Now we have the scenarios covered but we also need to modify the HandleError attribute to handle these scenarios. For brevity, I will implement the interface IExceptionFilter than customizing the HandleError attribute.

     ///
     /// HandleExceptionAttribute
     /// Represents an attribute that is used to handle an exception that is thrown by an action method.
     ///
     [AttributeUsage(AttributeTargets.Method | AttributeTargets.Class, Inherited = true, AllowMultiple = true)]   
     public class HandleExceptionAttribute : FilterAttribute, IExceptionFilter 
     {

Some default behavior, it is mostly copied from HandleError attribute –

 
        private Type exceptionType = typeof(Exception);

        private readonly string defaultView = "Error";

        private string view = string.Empty;

        ///
        /// ExceptionType
        ///
        public Type ExceptionType
        { 
            get { return this.exceptionType; } 
            set 
            { 
                   if (value == null) 
                   { 
                       throw new ArgumentNullException("value"); 
                   } 
                   if (!typeof(Exception).IsAssignableFrom(value))
                   { 
                       throw new ArgumentException(string.Format(CultureInfo.CurrentCulture, "The type {0} does not inherits from the exception", new object[] { value.FullName })); 
                   } 
                   this.exceptionType = value; 
            } 
        } 
        ///
        /// ErrorId 
        /// Error Id to be initialize with Attribute and will be used to call the content service to fetch the appropriate error message. 
        ///
        public string ErrorId { get; set; } 

        ///
        /// Action 
        ///
        public ActionType Action { get; set; } 

        ///
        /// View 
        ///
        public string View 
        { 
           get 
           { 
                if (string.IsNullOrEmpty(this.view)) 
                { 
                     return defaultView; 
                } 
                return this.view; 
           } 
           set 
           {  
                this.view = value; 
           } 
        }

Add the interfaces to handle the logging and Error Message retrieval from content store (config or db), an implementation of IContentService is required to get the message from content store.

     

        #region Properties to handle logging and content retrieval 

        ///
        /// Logger
        /// To log the error messages or any other diagnostic information
        ///
        public ILogger Logger { get; set; } 

        ///
        /// Content Service 
        /// Content Service to retrieve the content from Config or DB 
        ///
        public IContentService ContentService { get; set; } 

        #endregion

Initialization

       

       #region Constructor

        ///
        /// Initializes a new instance of the HandleExceptionAttribute class.
        ///
        public HandleExceptionAttribute() 
             : this(DependencyResolver.Current.GetService(), DependencyResolver.Current.GetService()) 
        { } 
         
        ///
        /// Initializes a new instance of the HandleExceptionAttribute class. 
        ///
        public HandleExceptionAttribute(ILogger logger, IContentService contentService) 
        { 
           this.Logger = logger; 
           this.ContentService = contentService;
        } 
        
        #endregion

Exception Handler

Most of the stuff in OnException method is similar to HandleError except the logic to handle the scenario. This logic is built on the assumption that your individual views are partial view and ShowError and Replace will just swap the view. There will be some customization required to view to display it in the right format as all the views may not be of same size.

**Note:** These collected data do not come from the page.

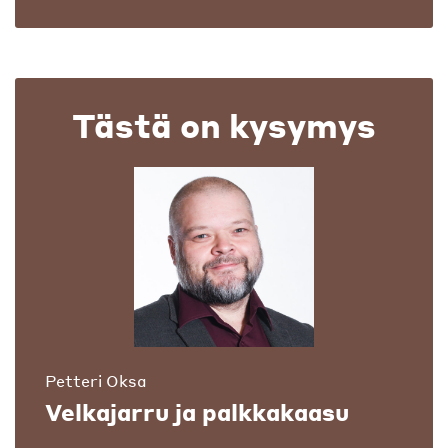
Tästä on kysymys
Petteri Oksa
Velkajarru ja palkkakaasu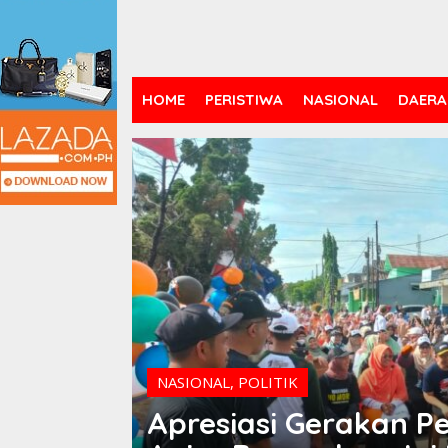
HOME
PERISTIWA
NASIONAL
DAERA
NASIONAL
,
POLITIK
Apresiasi Gerakan P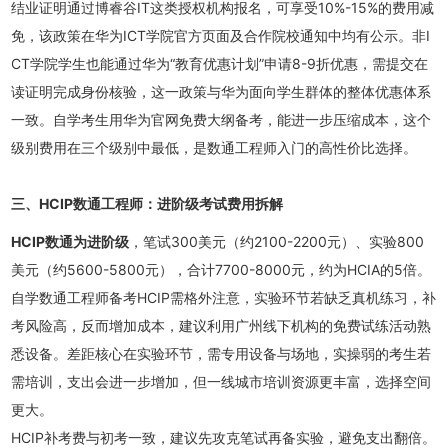
结业证明通过博睿谷IT这类授权机构报名，可享受10%-15%的费用减
免，该政策在华为ICT学院官方页面及合作院校通知中均有公示。非I
CT学院学生也能通过华为“教育优惠计划”申请8-9折优惠，需提交在
读证明完成身份核验，这一政策与华为面向学生群体的整体优惠体系
一致。自学考生用华为官网免费大纲备考，能进一步压缩成本，这个
级别费用在三个级别中最低，是数通工程师入门的高性价比选择。
三、HCIP数通工程师：进阶级考试费用拆解
HCIP数通为进阶级
，笔试300美元（约2100-2200元）、实验800
美元（约5600-5800元），合计7700-8000元，约为HCIA的5倍。
自学数通工程师备考HCIP需格外注意，实验环节若缺乏真机练习，补
考风险高，反而增加成本，建议利用广州线下机构的免费试练活动熟
悉设备。差距核心在实验环节，需专用设备与场地，实操弱的考生若
需培训，支出会进一步增加，但一线城市培训资源更丰富，选择空间
更大。
HCIP补考费与初考一致，建议先攻克笔试再备实验，避免支出翻倍。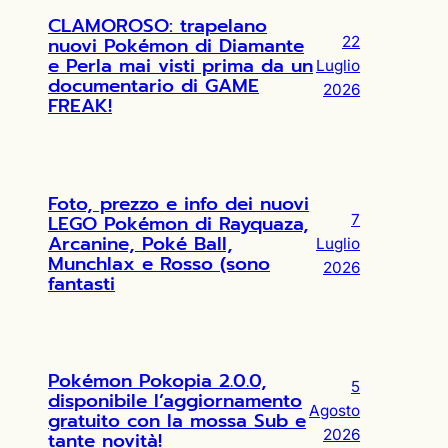
CLAMOROSO: trapelano
nuovi Pokémon di Diamante
22
e Perla mai visti prima da un
Luglio
documentario di GAME
2026
FREAK!
Foto, prezzo e info dei nuovi
LEGO Pokémon di Rayquaza,
7
Arcanine, Poké Ball,
Luglio
Munchlax e Rosso (sono
2026
fantasti
Pokémon Pokopia 2.0.0,
5
disponibile l’aggiornamento
Agosto
gratuito con la mossa Sub e
2026
tante novità!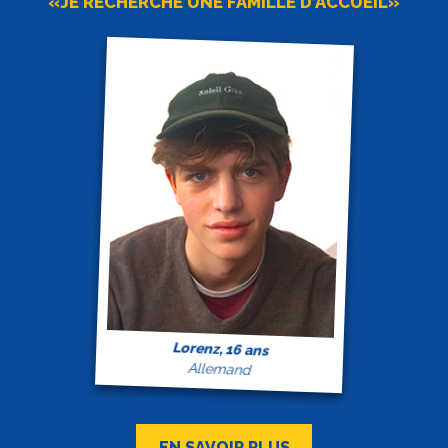
«JE RECHERCHE UNE FAMILLE D’ACCUEIL»
Lorenz, 16 ans
Allemand
EN SAVOIR PLUS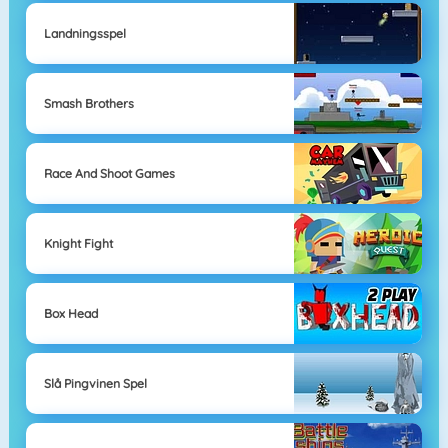
Landningsspel
Smash Brothers
Race And Shoot Games
Knight Fight
Box Head
Slå Pingvinen Spel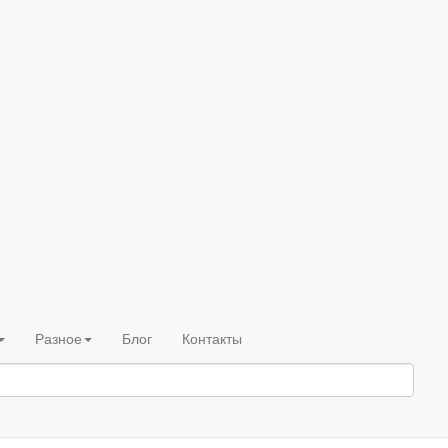
Разное
Блог
Контакты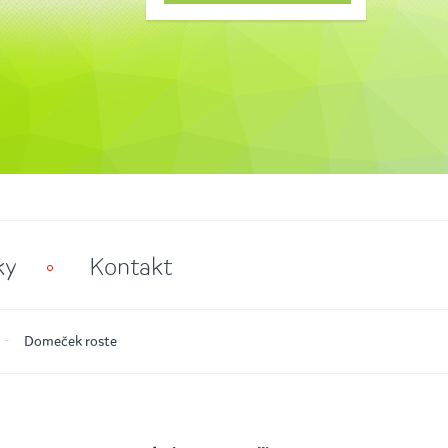
ky
Kontakt
Domeček roste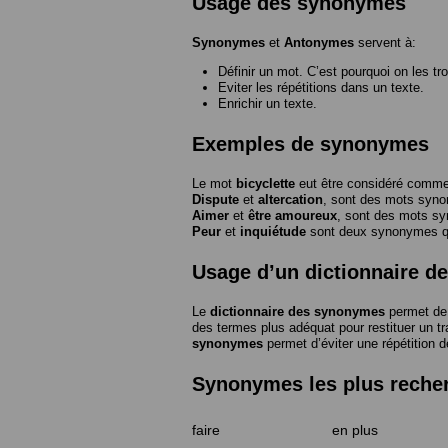
Usage des synonymes
Synonymes
et
Antonymes
servent à:
Définir un mot. C’est pourquoi on les tr
Eviter les répétitions dans un texte.
Enrichir un texte.
Exemples de synonymes
Le mot
bicyclette
eut être considéré com
Dispute
et
altercation
, sont des mots syn
Aimer
et
être amoureux
, sont des mots s
Peur
et
inquiétude
sont deux synonymes que
Usage d’un dictionnaire 
Le
dictionnaire des synonymes
permet de 
des termes plus adéquat pour restituer un trai
synonymes
permet d’éviter une répétition d
Synonymes les plus reche
faire
en plus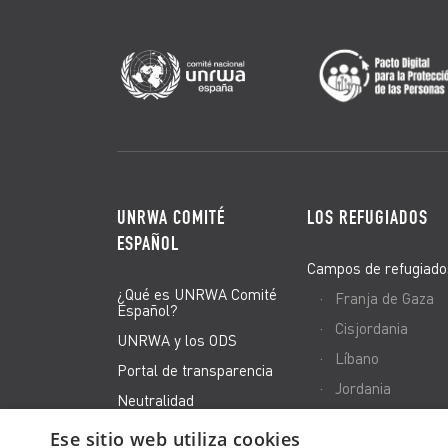
UNRWA COMITÉ
LOS REFUGIADOS
ESPAÑOL
Campos de refugiado
¿Qué es UNRWA Comité
Franja de Gaza
Español?
Cisjordania
UNRWA y los ODS
Líbano
Portal de transparencia
Jordania
Neutralidad
Siria
El equipo
Ese sitio web utiliza cookies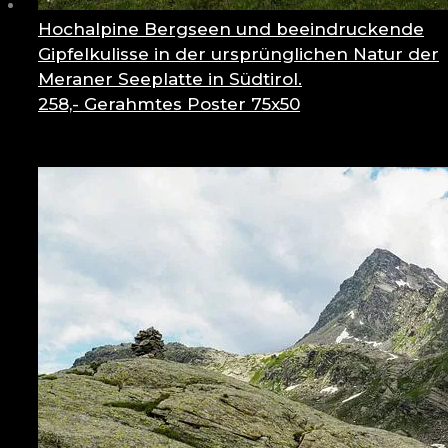
Hochalpine Bergseen und beeindruckende
Gipfelkulisse in der ursprünglichen Natur der
Meraner Seeplatte in Südtirol.
258,-
Gerahmtes Poster 75x50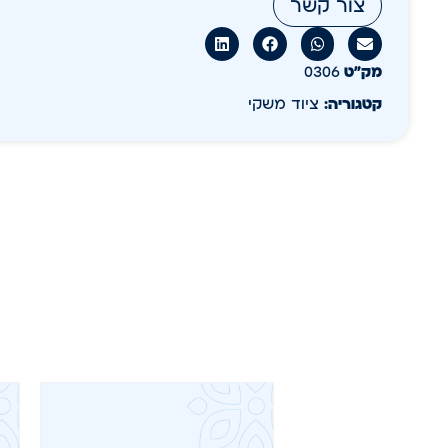
צור קשר
מק״ט
0306
קטגוריה:
ציוד משקי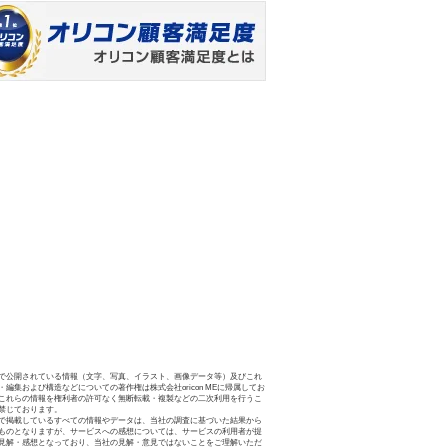
で公開されている情報（文字、写真、イラスト、画像データ等）及びこれ
・編集および構造などについての著作権は株式会社oricon MEに帰属してお
これらの情報を権利者の許可なく無断転載・複製などの二次利用を行うこ
禁じております。
で掲載しているすべての情報やデータは、当社の調査に基づいた結果から
ものとなりますが、サービスへの感想については、サービスの利用者が提
見解・感想となっており、当社の見解・意見ではないことをご理解いただ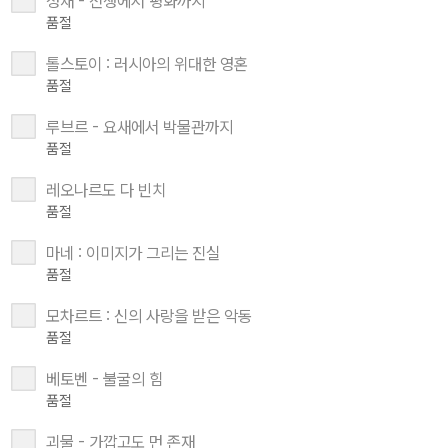
성채 - 전쟁에서 평화까지
품절
톨스토이 : 러시아의 위대한 영혼
품절
루브르 - 요새에서 박물관까지
품절
레오나르도 다 빈치
품절
마네 : 이미지가 그리는 진실
품절
모차르트 : 신의 사랑을 받은 악동
품절
베토벤 - 불굴의 힘
품절
괴물 - 가깝고도 먼 존재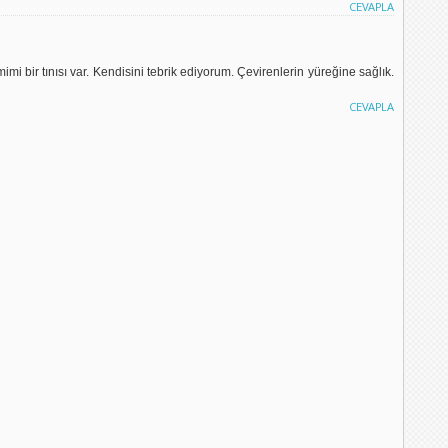
CEVAPLA
mi bir tınısı var. Kendisini tebrik ediyorum. Çevirenlerin yüreğine sağlık.
CEVAPLA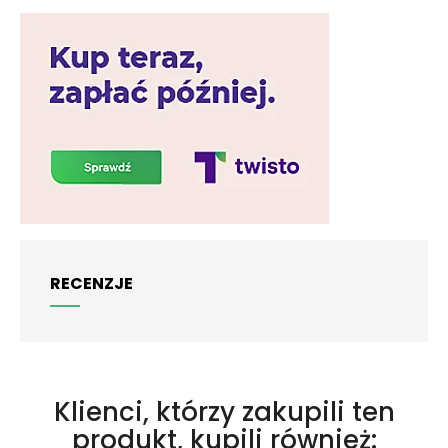
RECENZJE
Klienci, którzy zakupili ten
produkt, kupili również: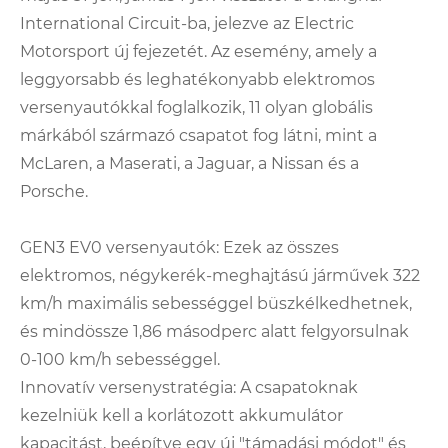
International Circuit-ba, jelezve az Electric
Motorsport új fejezetét. Az esemény, amely a
leggyorsabb és leghatékonyabb elektromos
versenyautókkal foglalkozik, 11 olyan globális
márkából származó csapatot fog látni, mint a
McLaren, a Maserati, a Jaguar, a Nissan és a
Porsche.
GEN3 EV0 versenyautók: Ezek az összes
elektromos, négykerék-meghajtású járművek 322
km/h maximális sebességgel büszkélkedhetnek,
és mindössze 1,86 másodperc alatt felgyorsulnak
0-100 km/h sebességgel.
Innovatív versenystratégia: A csapatoknak
kezelniük kell a korlátozott akkumulátor
kapacitást, beépítve egy új "támadási módot" és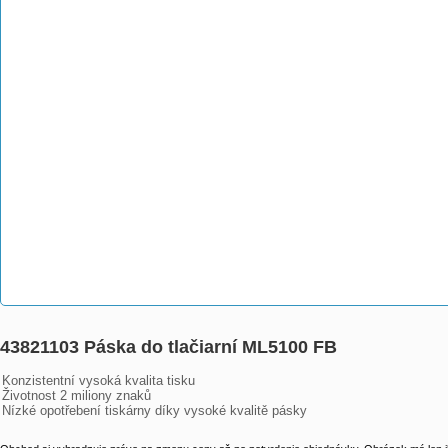
43821103 Páska do tlačiarní ML5100 FB
Konzistentní vysoká kvalita tisku

Životnost 2 miliony znaků 

Nízké opotřebení tiskárny díky vysoké kvalitě pásky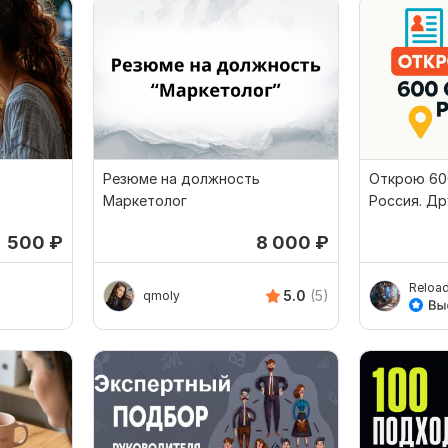
Резюме на должность
Открою 60
Маркетолог
Россия. Др
уточняйте
500
₽
8 000
₽
Reload
5.0
(5)
qmoly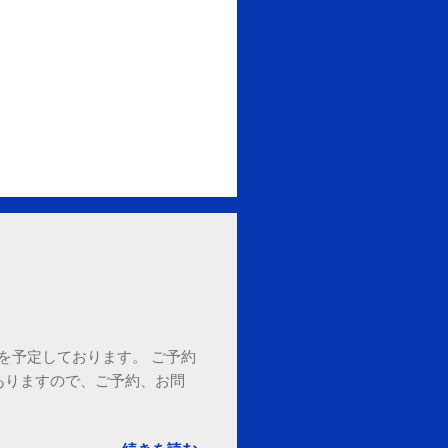
18時を予定しております。 ご予約
ありますので、ご予約、お問
。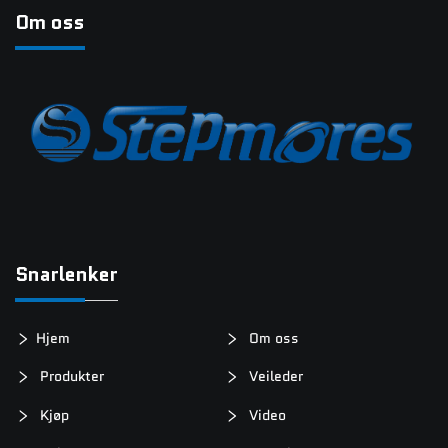
Om oss
Snarlenker
Hjem
Om oss
Produkter
Veileder
Kjøp
Video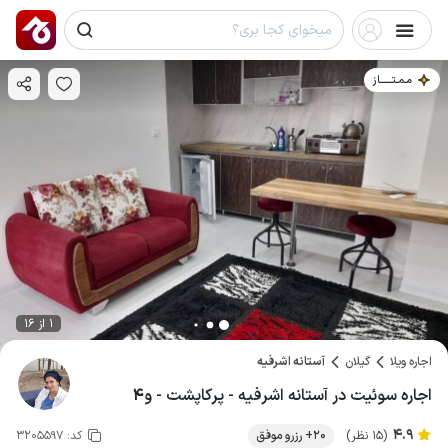
مـمـتــــــاز
1 از 16
اجاره ویلا
گیلان
آستانه اشرفیه
اجاره سوئیت در آستانه اشرفیه - پرکاپشت - و۴
4.9
(15 نظر)
20+ رزرو موفق
کد:
3205597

Keeping the highest priority in mind, this attribute default the behavior to redirect and in case of nothing specified it will redirect to default error page mentioned in the customError section inside web.config file.


       ///
       /// Called when an exception occurs.
       ///
       public virtual void OnException(ExceptionContext filterContext) 
       { 
            // Bail if we can't do anything; propogate the error for further processing. 
            if (filterContext == null) 
                 return; 
            if (!filterContext.ExceptionHandled &amp;&amp; filterContext.HttpContext.IsCustomErrorEnabled) 
            { 
                Exception innerException = filterContext.Exception; 
                if ((new HttpException(null, innerException).GetHttpCode() == 500) &amp;&amp; this.ExceptionType.IsInstanceOfType(innerException)) 
                { 
                      string controllerName = (string) filterContext.RouteData.Values["controller"]; 
                      string actionName = (string) filterContext.RouteData.Values["action"]; 
                      // Log exception Logger.Log(innerException.Message); 
                      switch (this.Action) 
                      { 
                             case ActionType.ShowError: 
                                   var errorModel = new ErrorModel(ContentService.GetErrorMessage(this.ErrorId), filterContext.Exception, controllerName, actionName); 
                                   filterContext.Result = new ViewResult { ViewName = this.View, ViewData = new ViewDataDictionary(errorModel), TempData = filterContext.Controller.TempData }; 
                                   break; 
                             case ActionType.Hide: 
                                   filterContext.Result = new EmptyResult(); 
                                   break; 
                             case ActionType.Replace: 
                                   // a logic similar to ShowError required to replace the view 
                                   break; 
                             default: 
                                   var errorSection = ConfigurationManager.GetSection("system.web/customErrors") as CustomErrorsSection; 
                                   filterContext.Result = new RedirectResult(errorSection.DefaultRedirect);          
                                   break; 
                      } 
                      filterContext.ExceptionHandled = true; 
                      filterContext.HttpContext.Response.Clear(); 
                      filterContext.HttpContext.Response.StatusCode = 500;
                      filterContext.HttpContext.Response.TrySkipIisCustomErrors = true; 
                 }
            } 
       }

Example

Below example will take the default behavior of handle exception attribute and redirect to error page, which can have default or standard error message.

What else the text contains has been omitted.